Aufgrund der Sonderregelung des § 19 Abs 1 EStG 1988, eingeführt mit BGBl I Nr 142/2000 ab 30.12.2000, wonach (abweichend vom sonstigen Zuflussprinzip) Nachzahlungen von Pensionen, über deren Bezug bescheidmäßig abgesprochen wird, in dem Kalendermonat als zugeflossen gelten, für den der Anspruch besteht, ist seit 2001 nunmehr in jenen Fällen, in denen die Pension erst im Nachhinein ausbezahlt wird, diese nicht im Jahr des Zuflusses zu versteuern, sondern in dem Jahr, für den der Anspruch besteht.

Unbestritten ist, dass der Anspruch des Gatten des Bw auf Pension für die Jahre 2005 und 2006 besteht. Obwohl die Zahlung erst 2007 erfolgte, gelten die Einnahmen aG des eindeutigen Gesetzeswortlauts in den Jahren 2005 und 2006 in der aG der übermittelten Lohnzettel festgestellten Höhe als bezogen.

Voraussetzung für die Zuerkennung des Alleinverdienerabsetzbetrages bei Ehepartnern ohne Kinder iSd § 106 EStG 1988 ist, dass der (Ehe)Partner Einkünfte von höchstens 2.200 Euro jährlich erzielt.

Kommt es durch eine Pensionsnachzahlung zu einer rückwirkenden Überschreitung des maßgeblichen Grenzbetrages für den Alleinverdienerabsetzbetrag, führt dies zu einer Aberkennung desselben.

Unbestritten ist, dass die erhaltene Pensionszahlung des Ehegatten der Bw steuerpflichtig und die Beträge somit für die Berechnung des Alleinverdienerabsetzbetrages als Einkünfte zu berücksichtigen sind.

Unbestritten ist weiters, dass die steuerpflichtigen Pensionseinkünfte des Ehegatten der Bw den Grenzbetrag von € 2.200,-- in den Jahren 2005 und 2006 überschritten haben.

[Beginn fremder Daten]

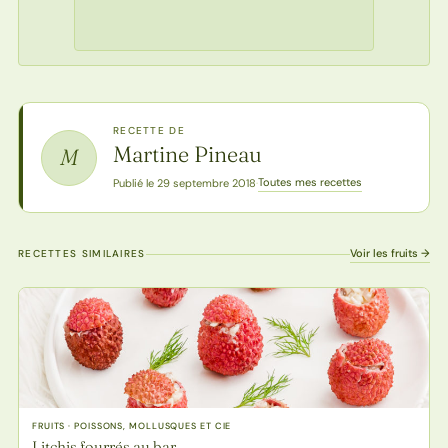
RECETTE DE
Martine Pineau
M
Toutes mes recettes
Publié le 29 septembre 2018
·
Voir les fruits →
RECETTES SIMILAIRES
FRUITS · POISSONS, MOLLUSQUES ET CIE
Litchis fourrés au bar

Da der UFS aG des Legalitätsprinzips des Art 18 Abs 1 Bundesverfassungsgesetzes an die Gesetze gebunden und der maßgebliche Gesetzeswortlaut klar und eindeutig ist, musste die Berufung abgewiesen werden. Im übrigen wird auf die richtigen Ausführungen des FA in der BVE verwiesen.